## Task item
For each line in the data that includes "书籍版式", make a copy.

Bounding box prediction data:
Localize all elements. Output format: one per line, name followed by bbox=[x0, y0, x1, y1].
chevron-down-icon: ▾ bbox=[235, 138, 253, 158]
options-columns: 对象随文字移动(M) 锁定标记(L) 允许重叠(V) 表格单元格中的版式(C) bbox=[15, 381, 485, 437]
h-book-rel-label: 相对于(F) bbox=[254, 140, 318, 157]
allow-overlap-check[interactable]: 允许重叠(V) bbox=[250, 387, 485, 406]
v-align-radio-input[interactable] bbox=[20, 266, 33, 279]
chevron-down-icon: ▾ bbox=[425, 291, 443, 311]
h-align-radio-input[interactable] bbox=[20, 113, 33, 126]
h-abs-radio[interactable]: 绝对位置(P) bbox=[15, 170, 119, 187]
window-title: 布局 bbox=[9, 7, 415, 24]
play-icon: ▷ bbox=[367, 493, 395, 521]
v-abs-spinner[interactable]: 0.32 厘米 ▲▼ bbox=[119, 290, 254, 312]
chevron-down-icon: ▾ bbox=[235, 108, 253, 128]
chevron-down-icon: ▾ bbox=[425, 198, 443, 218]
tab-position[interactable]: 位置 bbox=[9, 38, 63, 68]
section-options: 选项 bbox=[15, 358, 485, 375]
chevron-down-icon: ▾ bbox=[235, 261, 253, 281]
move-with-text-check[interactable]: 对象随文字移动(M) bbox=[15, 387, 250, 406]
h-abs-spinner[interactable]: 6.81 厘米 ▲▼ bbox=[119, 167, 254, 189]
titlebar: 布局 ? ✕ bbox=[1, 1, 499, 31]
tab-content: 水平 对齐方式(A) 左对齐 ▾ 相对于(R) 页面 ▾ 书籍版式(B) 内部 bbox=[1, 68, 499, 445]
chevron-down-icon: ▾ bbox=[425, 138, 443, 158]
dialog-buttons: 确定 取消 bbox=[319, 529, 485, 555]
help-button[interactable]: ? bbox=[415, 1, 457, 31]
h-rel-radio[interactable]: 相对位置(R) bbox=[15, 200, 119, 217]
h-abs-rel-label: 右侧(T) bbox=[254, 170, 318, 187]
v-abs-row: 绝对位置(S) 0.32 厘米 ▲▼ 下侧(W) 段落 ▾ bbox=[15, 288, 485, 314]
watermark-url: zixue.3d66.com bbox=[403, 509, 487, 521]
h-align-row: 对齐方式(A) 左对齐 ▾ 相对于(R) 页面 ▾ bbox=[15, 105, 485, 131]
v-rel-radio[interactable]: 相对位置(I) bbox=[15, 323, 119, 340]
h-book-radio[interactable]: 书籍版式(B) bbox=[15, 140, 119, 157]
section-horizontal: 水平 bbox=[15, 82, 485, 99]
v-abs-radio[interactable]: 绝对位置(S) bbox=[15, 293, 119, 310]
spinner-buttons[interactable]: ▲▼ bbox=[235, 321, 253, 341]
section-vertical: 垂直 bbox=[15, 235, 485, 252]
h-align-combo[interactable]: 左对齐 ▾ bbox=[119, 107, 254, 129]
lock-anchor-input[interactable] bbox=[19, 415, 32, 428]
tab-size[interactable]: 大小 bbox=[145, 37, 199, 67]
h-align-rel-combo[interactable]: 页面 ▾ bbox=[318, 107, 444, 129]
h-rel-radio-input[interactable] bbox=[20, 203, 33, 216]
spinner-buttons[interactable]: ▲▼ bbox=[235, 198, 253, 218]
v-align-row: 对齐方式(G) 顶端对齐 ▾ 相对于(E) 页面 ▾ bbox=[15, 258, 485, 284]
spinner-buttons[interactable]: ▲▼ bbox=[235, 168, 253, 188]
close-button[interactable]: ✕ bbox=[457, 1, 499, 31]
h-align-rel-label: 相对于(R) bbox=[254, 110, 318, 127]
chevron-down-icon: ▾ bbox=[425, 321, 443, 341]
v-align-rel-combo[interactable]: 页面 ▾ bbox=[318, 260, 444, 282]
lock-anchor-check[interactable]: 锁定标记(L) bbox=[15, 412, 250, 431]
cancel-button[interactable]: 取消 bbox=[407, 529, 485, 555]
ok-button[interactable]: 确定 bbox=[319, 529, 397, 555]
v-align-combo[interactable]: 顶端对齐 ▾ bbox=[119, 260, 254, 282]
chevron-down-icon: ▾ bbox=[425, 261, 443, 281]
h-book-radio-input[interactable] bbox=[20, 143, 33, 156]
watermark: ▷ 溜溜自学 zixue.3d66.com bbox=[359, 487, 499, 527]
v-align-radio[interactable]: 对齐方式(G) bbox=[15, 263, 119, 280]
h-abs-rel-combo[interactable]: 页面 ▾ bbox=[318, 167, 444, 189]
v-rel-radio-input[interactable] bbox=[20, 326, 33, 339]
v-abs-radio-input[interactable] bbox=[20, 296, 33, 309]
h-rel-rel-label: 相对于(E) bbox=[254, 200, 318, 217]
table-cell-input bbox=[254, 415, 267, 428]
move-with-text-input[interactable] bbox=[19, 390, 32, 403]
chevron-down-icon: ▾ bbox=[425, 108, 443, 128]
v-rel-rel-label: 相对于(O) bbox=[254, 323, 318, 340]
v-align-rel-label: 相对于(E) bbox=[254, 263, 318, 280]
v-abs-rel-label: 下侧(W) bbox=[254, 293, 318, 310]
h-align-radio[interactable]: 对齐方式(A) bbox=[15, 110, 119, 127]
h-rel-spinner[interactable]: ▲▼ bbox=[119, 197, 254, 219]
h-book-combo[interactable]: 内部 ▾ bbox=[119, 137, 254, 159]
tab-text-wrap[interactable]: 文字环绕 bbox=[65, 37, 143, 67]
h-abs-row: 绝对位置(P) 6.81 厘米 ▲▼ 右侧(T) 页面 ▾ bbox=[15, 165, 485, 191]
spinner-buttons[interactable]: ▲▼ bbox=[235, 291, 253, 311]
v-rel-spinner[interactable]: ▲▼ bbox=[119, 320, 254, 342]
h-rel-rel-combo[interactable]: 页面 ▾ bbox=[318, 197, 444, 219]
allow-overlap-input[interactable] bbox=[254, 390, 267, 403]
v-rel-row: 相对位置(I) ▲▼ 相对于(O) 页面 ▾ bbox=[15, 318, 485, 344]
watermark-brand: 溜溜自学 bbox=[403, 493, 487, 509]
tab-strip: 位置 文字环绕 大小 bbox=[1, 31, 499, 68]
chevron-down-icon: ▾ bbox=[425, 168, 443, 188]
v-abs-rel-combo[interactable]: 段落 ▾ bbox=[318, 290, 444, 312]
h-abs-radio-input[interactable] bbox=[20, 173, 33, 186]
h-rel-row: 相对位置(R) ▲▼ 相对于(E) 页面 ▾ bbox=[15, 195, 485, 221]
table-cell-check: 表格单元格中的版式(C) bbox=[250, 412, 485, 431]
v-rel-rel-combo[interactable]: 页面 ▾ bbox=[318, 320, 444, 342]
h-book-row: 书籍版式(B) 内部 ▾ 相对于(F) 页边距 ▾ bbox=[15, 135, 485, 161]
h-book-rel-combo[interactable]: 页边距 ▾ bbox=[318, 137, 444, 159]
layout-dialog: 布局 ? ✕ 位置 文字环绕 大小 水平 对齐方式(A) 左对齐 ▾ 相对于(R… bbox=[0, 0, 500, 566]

## Answer box
tab-content: 水平 对齐方式(A) 左对齐 ▾ 相对于(R) 页面 ▾ 书籍版式(B) 内部 bbox=[1, 68, 499, 445]
h-book-radio[interactable]: 书籍版式(B) bbox=[15, 140, 119, 157]
h-book-row: 书籍版式(B) 内部 ▾ 相对于(F) 页边距 ▾ bbox=[15, 135, 485, 161]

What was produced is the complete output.